Introduction

Gliomas, and glioblastoma multiforme (GBM) in particular, are locally invasive brain tumors with poor prognosis, even after treatment with temozolomide and/or radiation [1, 2].

E3 ligase, a member of the ubiquitin–proteasome system, has been implicated in tumorigenesis on the basis of regulation of oncoproteins and tumor inhibitors [36]. Tripartite motif (TRIM) family of proteins function as E3 ligases via their RING-finger domain [7]. More than 70 members of the TRIM family have been identified so far.

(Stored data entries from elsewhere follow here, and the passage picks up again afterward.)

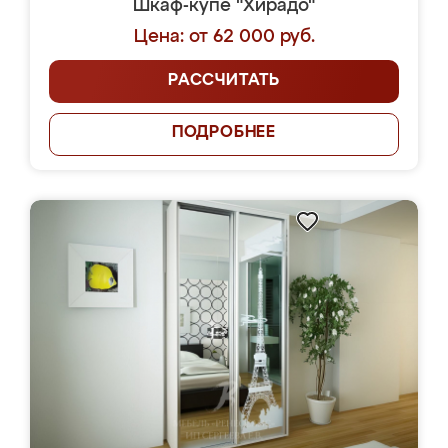
Шкаф-купе "Хирадо"
Цена: от 62 000 руб.
РАССЧИТАТЬ
ПОДРОБНЕЕ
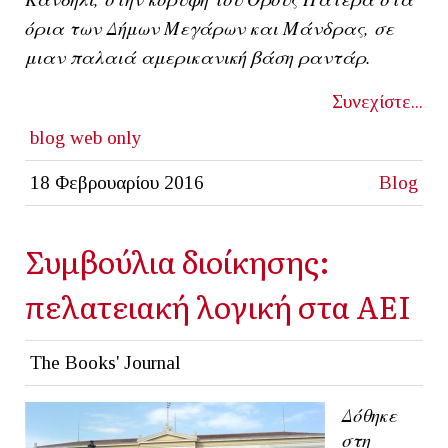
όρια των
Δήμων Μεγάρων και Μάνδρας
, σε
μιαν παλαιά αμερικανική βάση ραντάρ.
Συνεχίστε...
blog
web only
18 Φεβρουαρίου 2016
Blog
Συμβούλια διοίκησης:
πελατειακή λογική στα ΑΕΙ
The Books' Journal
Δόθηκε
στη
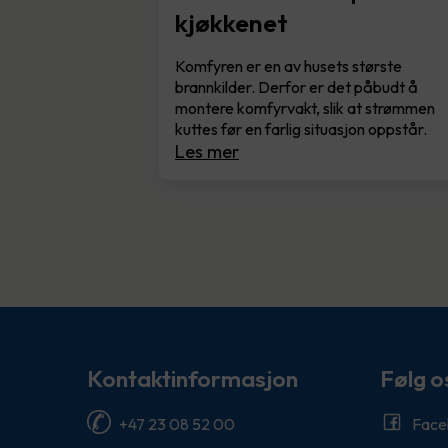
kjøkkenet
Komfyren er en av husets største
brannkilder. Derfor er det påbudt å
montere komfyrvakt, slik at strømmen
kuttes før en farlig situasjon oppstår.
Les mer
Kontaktinformasjon
Følg o
+47 23 08 52 00
Face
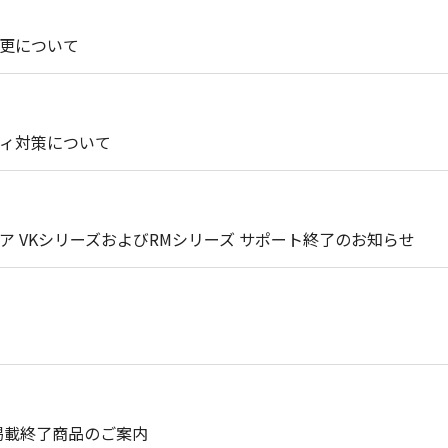
更について
ィ対策について
 VKシリーズおよびRMシリーズ サポート終了のお知らせ
掲載終了商品のご案内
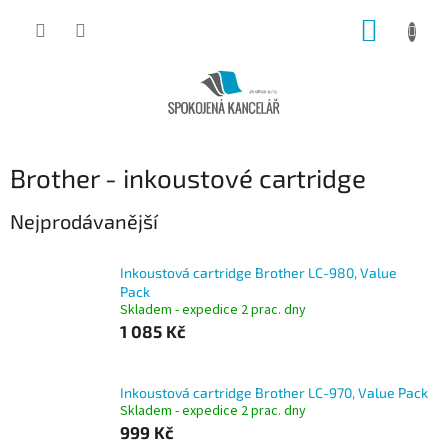
Přejít
NÁKUP
na
obsah
KOŠÍK
Brother - inkoustové cartridge
Nejprodávanější
Inkoustová cartridge Brother LC-980, Value
Pack
Skladem - expedice 2 prac. dny
1 085 Kč
Inkoustová cartridge Brother LC-970, Value Pack
Skladem - expedice 2 prac. dny
999 Kč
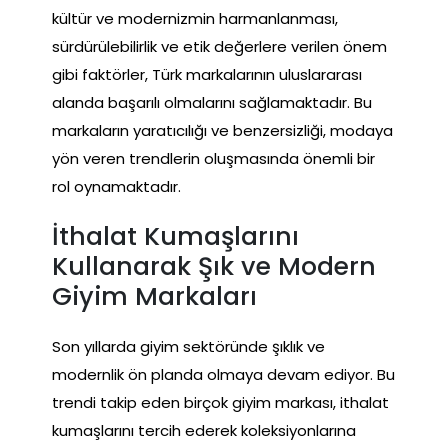
kültür ve modernizmin harmanlanması,
sürdürülebilirlik ve etik değerlere verilen önem
gibi faktörler, Türk markalarının uluslararası
alanda başarılı olmalarını sağlamaktadır. Bu
markaların yaratıcılığı ve benzersizliği, modaya
yön veren trendlerin oluşmasında önemli bir
rol oynamaktadır.
İthalat Kumaşlarını
Kullanarak Şık ve Modern
Giyim Markaları
Son yıllarda giyim sektöründe şıklık ve
modernlik ön planda olmaya devam ediyor. Bu
trendi takip eden birçok giyim markası, ithalat
kumaşlarını tercih ederek koleksiyonlarına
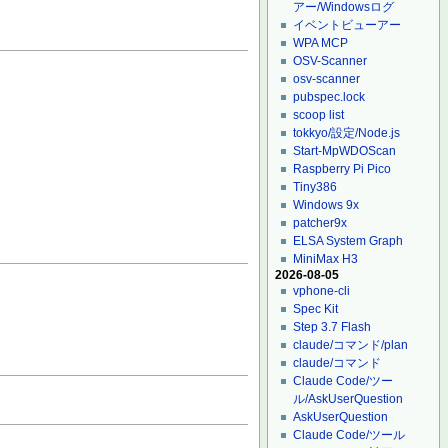
アー/Windowsログ
イベントビューアー
WPA MCP
OSV-Scanner
osv-scanner
pubspec.lock
scoop list
tokkyo/設定/Node.js
Start-MpWDOScan
Raspberry Pi Pico
Tiny386
Windows 9x
patcher9x
ELSA System Graph
MiniMax H3
2026-08-05
vphone-cli
Spec Kit
Step 3.7 Flash
claude/コマンド/plan
claude/コマンド
Claude Code/ツー
ル/AskUserQuestion
AskUserQuestion
Claude Code/ツール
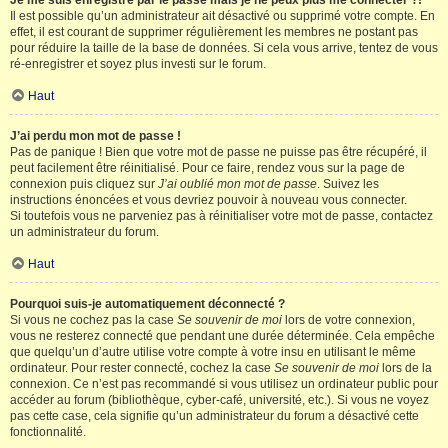
Je me suis enregistré par le passé mais je ne peux plus me connecter ?!
Il est possible qu’un administrateur ait désactivé ou supprimé votre compte. En
effet, il est courant de supprimer régulièrement les membres ne postant pas
pour réduire la taille de la base de données. Si cela vous arrive, tentez de vous
ré-enregistrer et soyez plus investi sur le forum.
Haut
J’ai perdu mon mot de passe !
Pas de panique ! Bien que votre mot de passe ne puisse pas être récupéré, il
peut facilement être réinitialisé. Pour ce faire, rendez vous sur la page de
connexion puis cliquez sur
J’ai oublié mon mot de passe
. Suivez les
instructions énoncées et vous devriez pouvoir à nouveau vous connecter.
Si toutefois vous ne parveniez pas à réinitialiser votre mot de passe, contactez
un administrateur du forum.
Haut
Pourquoi suis-je automatiquement déconnecté ?
Si vous ne cochez pas la case
Se souvenir de moi
lors de votre connexion,
vous ne resterez connecté que pendant une durée déterminée. Cela empêche
que quelqu’un d’autre utilise votre compte à votre insu en utilisant le même
ordinateur. Pour rester connecté, cochez la case
Se souvenir de moi
lors de la
connexion. Ce n’est pas recommandé si vous utilisez un ordinateur public pour
accéder au forum (bibliothèque, cyber-café, université, etc.). Si vous ne voyez
pas cette case, cela signifie qu’un administrateur du forum a désactivé cette
fonctionnalité.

Several of these factors have been associated with oncogenic processes, such as apoptosis, cell proliferation and transcriptional regulation [8]. Some of the TRIM gene family members (such as TRIM19 and TRIM24) are transported to other genes and play important roles in tumorigenesis and cancer progression [9, 10]. Other TRIM proteins, including TRIM25 and TRIM68, regulate nuclear receptor activation [8]. TRIM28 expression is elevated in a variety of tumors, including breast cancer, gastric cancer and lung cancer [1116]. In a clinical study in patients with early-stage lung tumor, TRIM28 expression was correlated with overall survival (OS) [17]. In a mouse model for aging, TRIM28 knockdown could reverse senescence [18].

In the current study, we compared TRIM28 gene expression in glioma tissues acquired from surgical resection versus non-glioma tissues. Functional significance of TRIM28 was examined in cultured glioma cells and a xenograft model using shRNA gene silencing.

Materials and methods

Cell lines and culture

Four representative glioma cell lines (SHG44, GL261, U87 and U251: from the Chinese Academy of Sciences Shanghai Branch Bank of Cells) were cultured in DMEM medium containing 10 % fetal bovine serum (GIBCO; Carlsbad, CA, USA) as previously described [19].

Patients and follow-up

A total of 138 glioma tissue microarray (TMA) samples were obtained from patients who underwent curative resection between 2002 and 2009 in the Department of Neurosurgery, Huashan Hospital, Fudan University. The patient characteristics are shown in Table S1. Of them, 70 cases were GBM (Table S2). Six control brain specimens were randomly chosen from patients undergoing trauma/epilepsy surgery. Ethical approval was provided by the Ethics Committee of Huashan Hospital. Written informed consent was obtained from each patient.

Construction of the TMAs and immunohistochemistry (IHC)

Detailed description of the construction of the TMA and IHC are available in the Supplementary Materials and Methods.

Transfection, quantitative real-time polymerase chain reaction (qRT-PCR) and Western blotting

Detailed description of the transfection experiments with shRNA for TRIM28, qRT-PCR and Western blotting analysis are available in the Supplementary Materials and Methods.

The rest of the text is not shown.